= Kim Witte =

Kim Witte is a communications scholar with an emphasis on the area of fear appeals called “scare tactics”. In 2015 Witte is a professor who teaches graduate courses at Michigan State University.

==Early life and education==
Witte received her Ph.D. at the University of California.

==Career==

Witte has developed theories and written many notable papers on fear appeals in health risk messages. Witte's work has appeared in Social Science and Medicine, International Quarterly of Communication Health Education, Communication Yearbook, Health Education & Behavior, Communication Monographs, Journal of Community Health, and more. She has received several honors and awards on her accomplishments with the EPPM and in the health risk field.

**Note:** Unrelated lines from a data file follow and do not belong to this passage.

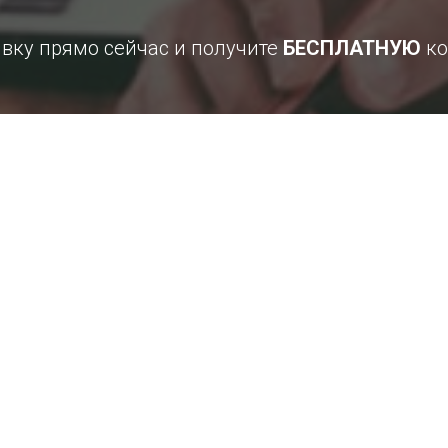
явку прямо сейчас и получите
БЕСПЛАТНУЮ
ко
Получить консультацию
согласие на обработку персональных данных и соглашаетесь c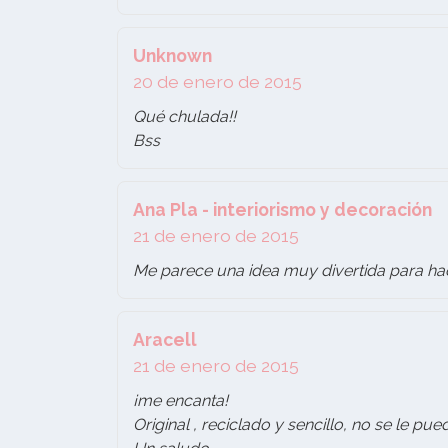
Unknown
20 de enero de 2015
Qué chulada!!
Bss
Ana Pla - interiorismo y decoración
21 de enero de 2015
Me parece una idea muy divertida para hac
Aracell
21 de enero de 2015
¡me encanta!
Original , reciclado y sencillo, no se le pu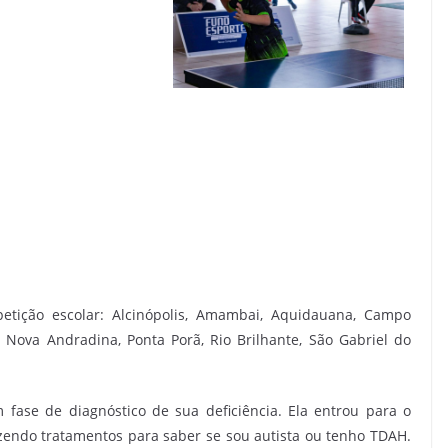
petição escolar: Alcinópolis, Amambai, Aquidauana, Campo
Nova Andradina, Ponta Porã, Rio Brilhante, São Gabriel do
fase de diagnóstico de sua deficiência. Ela entrou para o
zendo tratamentos para saber se sou autista ou tenho TDAH.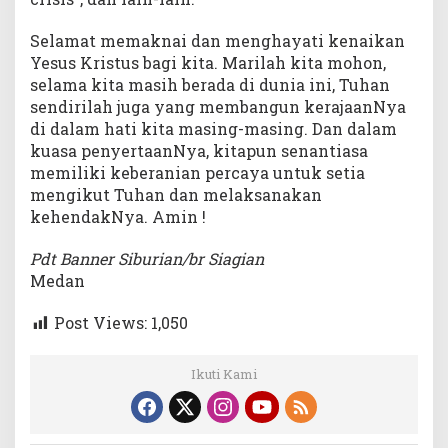
Selamat memaknai dan menghayati kenaikan
Yesus Kristus bagi kita. Marilah kita mohon,
selama kita masih berada di dunia ini, Tuhan
sendirilah juga yang membangun kerajaanNya
di dalam hati kita masing-masing. Dan dalam
kuasa penyertaanNya, kitapun senantiasa
memiliki keberanian percaya untuk setia
mengikut Tuhan dan melaksanakan
kehendakNya. Amin !
Pdt Banner Siburian/br Siagian
Medan
Post Views:
1,050
Ikuti Kami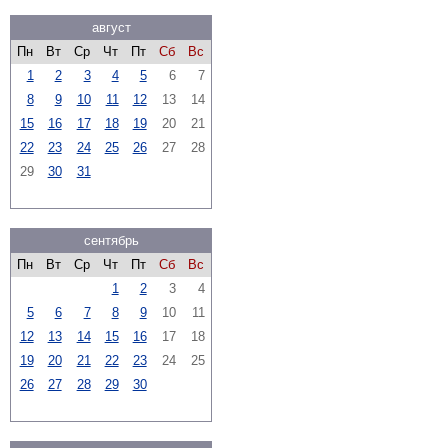
август
Пн
Вт
Ср
Чт
Пт
Сб
Вс
1
2
3
4
5
6
7
8
9
10
11
12
13
14
15
16
17
18
19
20
21
22
23
24
25
26
27
28
29
30
31
сентябрь
Пн
Вт
Ср
Чт
Пт
Сб
Вс
1
2
3
4
5
6
7
8
9
10
11
12
13
14
15
16
17
18
19
20
21
22
23
24
25
26
27
28
29
30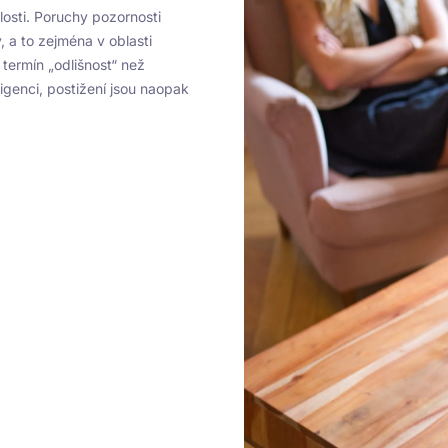
losti. Poruchy pozornosti
 a to zejména v oblasti
termín „odlišnost“ než
igenci, postižení jsou naopak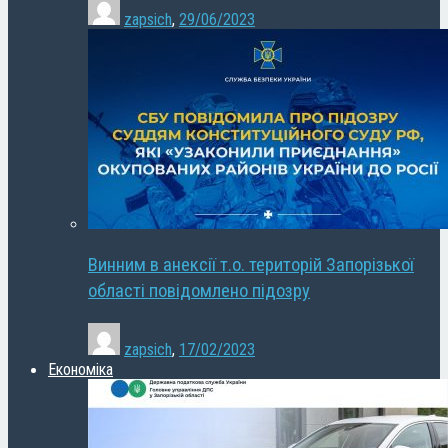
zapsich
,
29/06/2023
Винним в анексії т.о. територій Запорізької
області повідомлено підозру
zapsich
,
17/02/2023
Економіка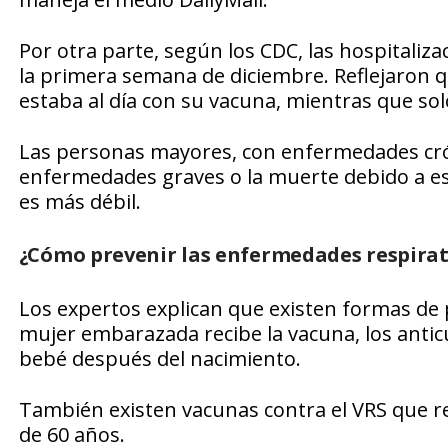
Por otra parte, según los CDC, las hospitali
la primera semana de diciembre. Reflejaron q
estaba al día con su vacuna, mientras que solo
Las personas mayores, con enfermedades crón
enfermedades graves o la muerte debido a es
es más débil.
¿Cómo prevenir las enfermedades respirat
Los expertos explican que existen formas de p
mujer embarazada recibe la vacuna, los antic
bebé después del nacimiento.
También existen vacunas contra el VRS que 
de 60 años.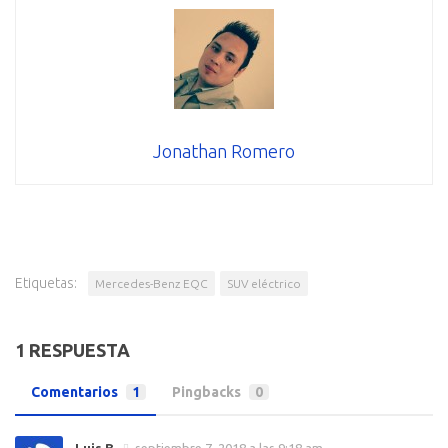
Jonathan Romero
Etiquetas:
Mercedes-Benz EQC
SUV eléctrico
1 RESPUESTA
Comentarios
1
Pingbacks
0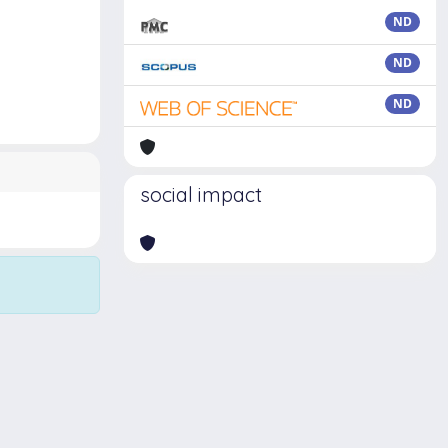
ND
ND
ND
social impact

Witte is the developer of the Extended Parallel Process Model. Witte's model is a guideline that researchers use to predict how individuals will react to fear by inducing stimuli. The guidelines considered in the EPPM are perceived threat, severity of the perceived threat, and perceived self-efficacy. She is also the developer of the Risk Behavior Diagnosis Scale, which indicates what prevention message would work best for a specific audience. Witte has research and developed this scale specifically with HIV/AIDS prevention messages. It is a 12-item scale to access the perceived threat by people in waiting rooms. The scale is based on EPPM.

Witte conducted a yearlong study at Johns Hopkins University.

===Selected publications===

- Witte, K. (1992). "Putting the fear back into fear appeals: The extended parallel process model". In this research paper, Witte explains the EPPM.
- Witte, K., Meyer, G., & Martell, D. (2001). Effective Health Risk Messages: A Step-by-Step Guide. Newbury Park, CA: Sage. Witte is the co-author of this book which is used as a text book in universities. The book is guide in effectively developing risk messages to specific audiences about health concerns.
- Witte, K. (1998). "Fear as Motivator, Fear as Inhibitor: Using the Extended Parallel Process Model to Explain Fear Appeal Successes and Failures" (pp. 423–450). In P. A. Andersen and L. K. Guerrero (Eds.), The Handbook of Communication and Emotion: Research, Theory, Applications, and Contexts. San Diego, CA: Academic Press. In this paper Witte makes slight changes to her original Extended Parallel Process Model. This research paper was published 6 years after the original.